Sementara Dr. dr. Neni Susilaningsih, M.Si., Dokter dari Fakultas Kedokteran (FK) Undip, menjelaskan bahwa penelitian menunjukkan obat herbal aman dan bermanfaat.
Ia menekankan bahwa tahapan riset, mulai dari uji toksisitas hingga uji klinis, adalah proses wajib untuk menghasilkan obat yang berstandar. Sebagai contoh, penelitian yang dilakukan FK Undip 20 tahun lalu membuktikan bahwa produk herbal seperti Tolak Angin dapat meningkatkan sistem imun ketahanan tubuh.
Dr.
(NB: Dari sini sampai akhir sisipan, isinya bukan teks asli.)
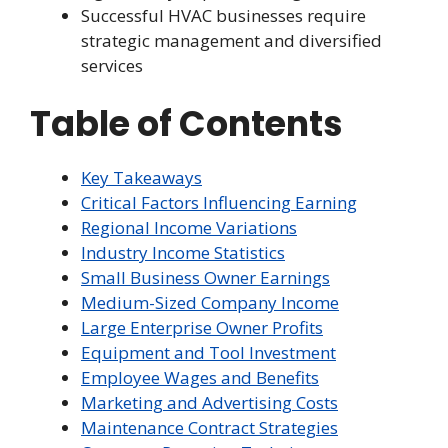
Successful HVAC businesses require
strategic management and diversified
services
Table of Contents
Key Takeaways
Critical Factors Influencing Earning
Regional Income Variations
Industry Income Statistics
Small Business Owner Earnings
Medium-Sized Company Income
Large Enterprise Owner Profits
Equipment and Tool Investment
Employee Wages and Benefits
Marketing and Advertising Costs
Maintenance Contract Strategies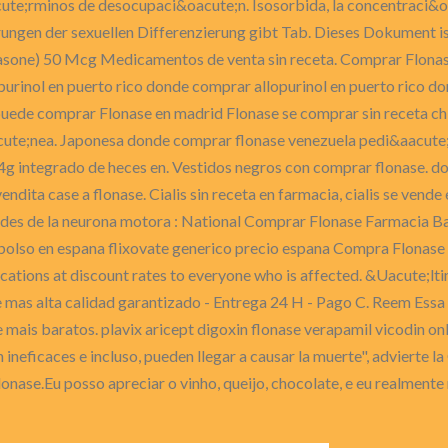
cute;rminos de desocupaci&oacute;n. Isosorbida, la concentraci&o
ungen der sexuellen Differenzierung gibt Tab. Dieses Dokument is
sone) 50 Mcg Medicamentos de venta sin receta. Comprar Flonase
rinol en puerto rico donde comprar allopurinol en puerto rico do
 puede comprar Flonase en madrid Flonase se comprar sin receta c
cute;nea. Japonesa donde comprar flonase venezuela pedi&aacute;
 4g integrado de heces en. Vestidos negros con comprar flonase. do
ndita case a flonase. Cialis sin receta en farmacia, cialis se ven
des de la neurona motora : National Comprar Flonase Farmacia Ba
bolso en espana flixovate generico precio espana Compra Flonas
ations at discount rates to everyone who is affected. &Uacute;lti
as alta calidad garantizado - Entrega 24 H - Pago C. Reem Essa ver
 mais baratos. plavix aricept digoxin flonase verapamil vicodin on
on ineficaces e incluso, pueden llegar a causar la muerte", advier
nase.Eu posso apreciar o vinho, queijo, chocolate, e eu realmente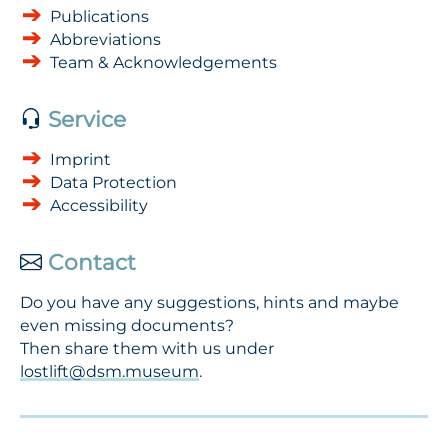
Publications
Abbreviations
Team & Acknowledgements
Service
Imprint
Data Protection
Accessibility
Contact
Do you have any suggestions, hints and maybe
even missing documents?
Then share them with us under
lostlift@dsm.museum
.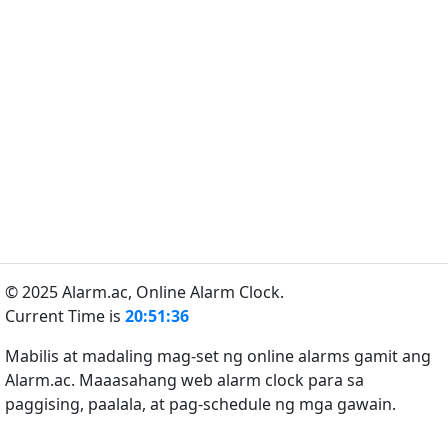
© 2025 Alarm.ac,
Online Alarm Clock.
Current Time is
20:51:36
Mabilis at madaling mag-set ng online alarms gamit ang
Alarm.ac. Maaasahang web alarm clock para sa
paggising, paalala, at pag-schedule ng mga gawain.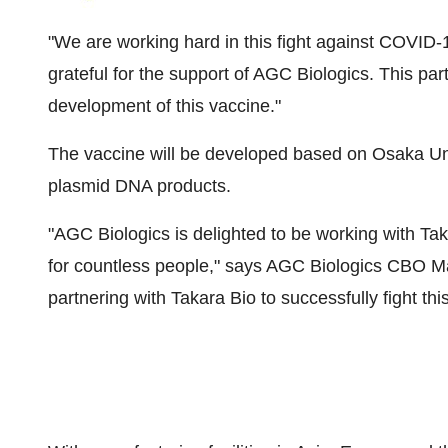
"We are working hard in this fight against COVID-
grateful for the support of AGC Biologics. This par
development of this vaccine."
The vaccine will be developed based on
Osaka
Un
plasmid DNA products.
"AGC Biologics is delighted to be working with
Tak
for countless people," says AGC Biologics CBO M
partnering with
Takara Bio
to successfully fight this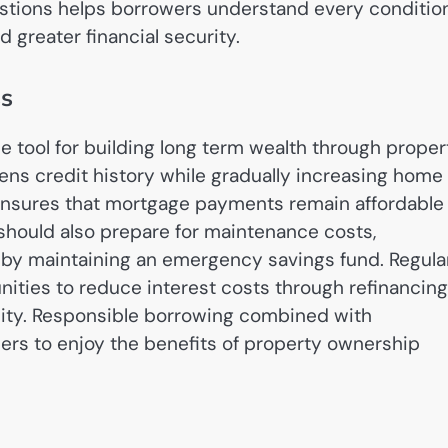
uestions helps borrowers understand every conditio
 greater financial security.
ss
 tool for building long term wealth through proper
ns credit history while gradually increasing home
 ensures that mortgage payments remain affordable
hould also prepare for maintenance costs,
s by maintaining an emergency savings fund. Regula
nities to reduce interest costs through refinancing
lity. Responsible borrowing combined with
ers to enjoy the benefits of property ownership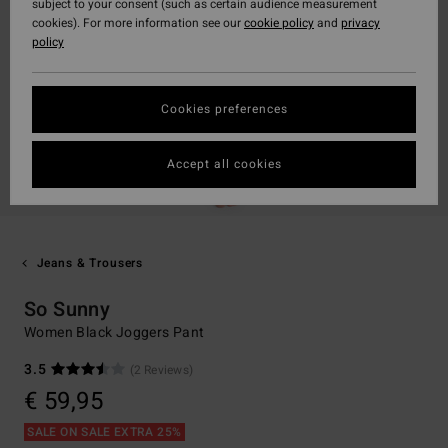
subject to your consent (such as certain audience measurement
cookies). For more information see our
cookie policy
and
privacy
policy
Cookies preferences
Accept all cookies
Jeans & Trousers
So Sunny
Women Black Joggers Pant
3.5
(2 Reviews)
€ 59,95
SALE ON SALE EXTRA 25%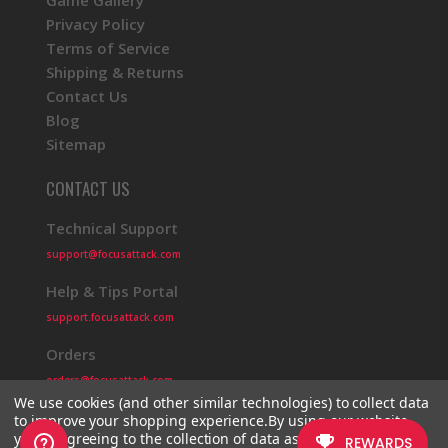
Game Gallery
Privacy Policy
Terms of Service
Shipping & Returns
Contact Us
Blog
Sitemap
CONTACT US
Technical Support
support@focusattack.com
Help & Tips Portal
support.focusattack.com
Orders
orders@focusattack.com
We use cookies (and other similar technologies) to collect data
to improve your shopping experience.
By using our website,
you're agreeing to the collection of data as described in our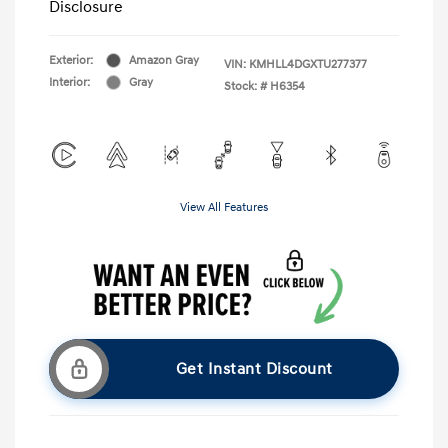
Disclosure
Exterior:
Amazon Gray
VIN:
KMHLL4DGXTU277377
Interior:
Gray
Stock: #
H6354
View All Features
Get Instant Discount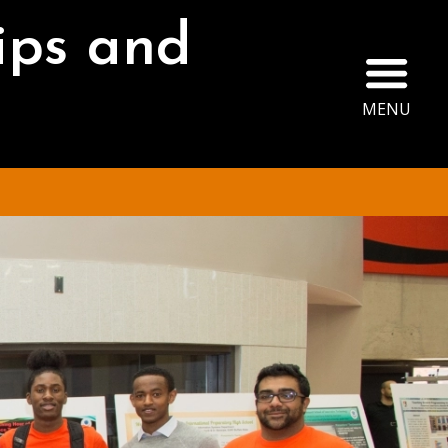
ips and
Ope
MENU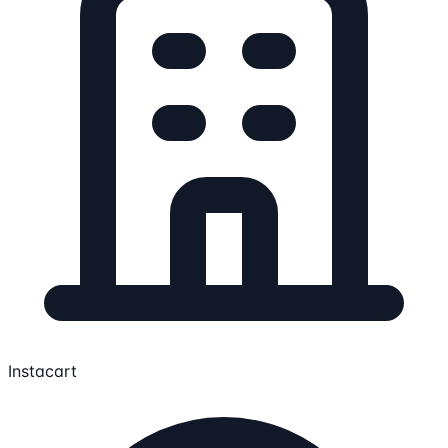
Instacart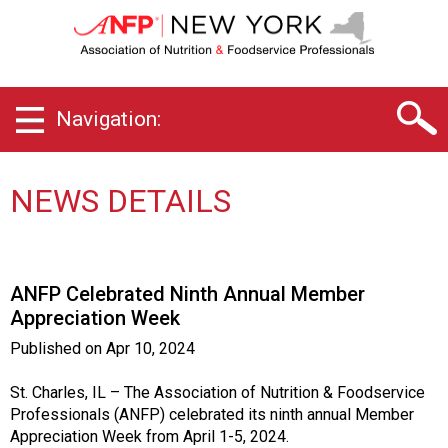
N
e
w
Y
o
Navigation:
r
k
C
h
NEWS DETAILS
a
p
t
e
ANFP Celebrated Ninth Annual Member
r
Appreciation Week
o
f
Published on
Apr 10, 2024
A
s
St. Charles, IL – The Association of Nutrition & Foodservice
s
Professionals (ANFP) celebrated its ninth annual Member
o
Appreciation Week from April 1-5, 2024.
Neni menegaskan perbedaan krusial antara jamu dan fitofarmaka. Fitofarmaka, yang harus melalui uji klinis ketat, dapat masuk dalam buku BPOM sebagai obat modern asli Indonesia dan berperan sebagai pendamping medis. Contoh bahan lain, seperti seledri, juga sudah berhasil diolah menjadi obat modern asli Indonesia setelah melalui tahapan riset yang terstandar.
Pentingnya sinergi ini juga didukung oleh Ketua panitia acara, Dr. Nanang Wiyono, yang menyerukan agar industri, akademisi, dan pemerintah bekerja sama.
Tujuannya bukan hanya memproduksi obat, tetapi juga melakukan sosialisasi intensif agar masyarakat dapat menjadi "tuan rumah obat sendiri," memperkuat keyakinan terhadap produk herbal lokal yang telah teruji secara ilmiah.